Katherine Quinn is an artist at heart – and she always has been. After working at EIT’s IDEAschool for 21 years, she now decided it was time to devote all her time to being a full-time illustrator.
“I’m no good at selling my work though,” Katherine admits. “I’m glad to have found an art agent in England, who is dealing with enquiries, contracts, licensing, and my portfolio.”
Katherine has a unique style and her commercial audience is growing. Katherine’s designs are sold worldwide and turned into fabric and lifestyle products, such as stationery items, w
rapping paper, greeting cards, plates, phone covers, or take-away cups. She also sells patterns and designs on the online platform Spoonflower. Recently she has been involved with Apple Arcade to create a pattern app. Katherine was one of twelve international artists to each illustrate 15 different countries, which she says was challenging but fun.
Katherine’s creative talent was nurtured by her parents from an early age. She painted and experimented a lot, and as she grew older found her own niche – fine art and illustrations.
Katherine said that one of her biggest influencers was her father. “Dad worked at Marineland and was passionate about the ocean. He also had many inspiring books about sea life and whales that I enjoyed browsing.” He loved snorkelling, fishing, and boating, and so does Katherine. It doesn’t come as a surprise that her art is dominated by whales, sea creatures and nature. A frequently appearing character is an awkward yet adorable looking girl with long arms who seemed to have jumped out of a dream.
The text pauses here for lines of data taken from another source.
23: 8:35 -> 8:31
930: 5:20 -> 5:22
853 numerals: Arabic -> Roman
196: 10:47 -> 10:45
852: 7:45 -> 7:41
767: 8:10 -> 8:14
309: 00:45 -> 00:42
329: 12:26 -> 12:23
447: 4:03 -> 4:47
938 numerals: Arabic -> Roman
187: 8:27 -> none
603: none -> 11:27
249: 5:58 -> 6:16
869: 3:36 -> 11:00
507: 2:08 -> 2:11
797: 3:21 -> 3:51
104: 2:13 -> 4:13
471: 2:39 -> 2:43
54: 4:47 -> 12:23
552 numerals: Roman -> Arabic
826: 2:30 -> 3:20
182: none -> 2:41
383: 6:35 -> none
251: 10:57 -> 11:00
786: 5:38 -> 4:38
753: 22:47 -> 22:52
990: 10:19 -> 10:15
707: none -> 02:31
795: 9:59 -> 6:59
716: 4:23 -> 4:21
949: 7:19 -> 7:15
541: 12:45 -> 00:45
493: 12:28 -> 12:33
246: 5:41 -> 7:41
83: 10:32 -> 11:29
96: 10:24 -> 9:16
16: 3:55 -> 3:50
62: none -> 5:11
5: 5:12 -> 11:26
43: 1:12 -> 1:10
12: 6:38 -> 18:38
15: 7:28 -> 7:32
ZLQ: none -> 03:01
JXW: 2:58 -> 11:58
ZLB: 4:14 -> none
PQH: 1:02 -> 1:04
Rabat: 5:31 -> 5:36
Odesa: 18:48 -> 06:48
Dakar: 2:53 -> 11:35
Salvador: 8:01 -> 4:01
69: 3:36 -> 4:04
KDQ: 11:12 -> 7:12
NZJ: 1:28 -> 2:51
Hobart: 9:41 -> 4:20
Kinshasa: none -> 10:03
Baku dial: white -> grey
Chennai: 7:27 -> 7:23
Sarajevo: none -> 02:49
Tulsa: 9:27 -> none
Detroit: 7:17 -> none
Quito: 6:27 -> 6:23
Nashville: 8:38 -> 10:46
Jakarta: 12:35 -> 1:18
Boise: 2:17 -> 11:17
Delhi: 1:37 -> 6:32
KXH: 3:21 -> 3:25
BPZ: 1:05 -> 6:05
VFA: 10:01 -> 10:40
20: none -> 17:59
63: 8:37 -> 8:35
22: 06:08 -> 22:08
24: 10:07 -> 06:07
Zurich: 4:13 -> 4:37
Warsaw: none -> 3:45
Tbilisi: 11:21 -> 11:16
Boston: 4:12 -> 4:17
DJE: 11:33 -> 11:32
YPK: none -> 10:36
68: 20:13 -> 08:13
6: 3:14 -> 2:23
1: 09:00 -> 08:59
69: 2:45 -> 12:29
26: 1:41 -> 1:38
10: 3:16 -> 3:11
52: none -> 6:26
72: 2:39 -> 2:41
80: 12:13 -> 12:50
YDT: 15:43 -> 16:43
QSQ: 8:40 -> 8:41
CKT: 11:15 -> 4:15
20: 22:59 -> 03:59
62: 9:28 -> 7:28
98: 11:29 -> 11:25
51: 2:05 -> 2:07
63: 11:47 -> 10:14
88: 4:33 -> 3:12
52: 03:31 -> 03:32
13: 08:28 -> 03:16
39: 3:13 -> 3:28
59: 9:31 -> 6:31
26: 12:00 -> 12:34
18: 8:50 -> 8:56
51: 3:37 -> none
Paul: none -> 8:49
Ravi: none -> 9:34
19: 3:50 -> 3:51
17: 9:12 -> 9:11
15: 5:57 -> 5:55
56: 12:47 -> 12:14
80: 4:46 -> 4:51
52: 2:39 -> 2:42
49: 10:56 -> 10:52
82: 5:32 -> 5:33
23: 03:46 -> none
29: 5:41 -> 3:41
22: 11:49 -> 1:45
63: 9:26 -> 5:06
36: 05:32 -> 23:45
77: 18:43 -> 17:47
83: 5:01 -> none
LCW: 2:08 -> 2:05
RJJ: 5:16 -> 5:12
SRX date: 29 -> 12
After completing a Diploma in Visual Arts in Design at EIT in 1997, the online course “Make art that sells” took Katherine’s skills to the next level. One of the key take-aways was that artists have to love deeply what they are doing. Lilla Rogers, creator of the course, put it in a nutshell, “People buy your joy.” Katherine also learned about the importance of marketing and networking. Instagram has become an essential and powerful marketing channel. “One of my clients said she followed me for a year before contacting me,” Katherine says.
Inspiration comes and goes – also depending on the project. While she has already illustrated a children’s book, her long-term project – writing and illustrating her own children’s book – is yet to be brought to fruition. “I’m not fond of painting too many people, so it won’t be a book about a classroom full of kids but I’m thinking of a story set in a kelp forest featuring a range of animals.”
What started as a hobby has become a calling. People tell Katherine that she sees things differently. Some weeks ago, Katherine spotted a Magnolia seed pod on the ground. Unlike many people, who would have just swept it up, Katherine picked it up, flattened it, scanned it, added wings and a tiny face, and created a sweet little fairy.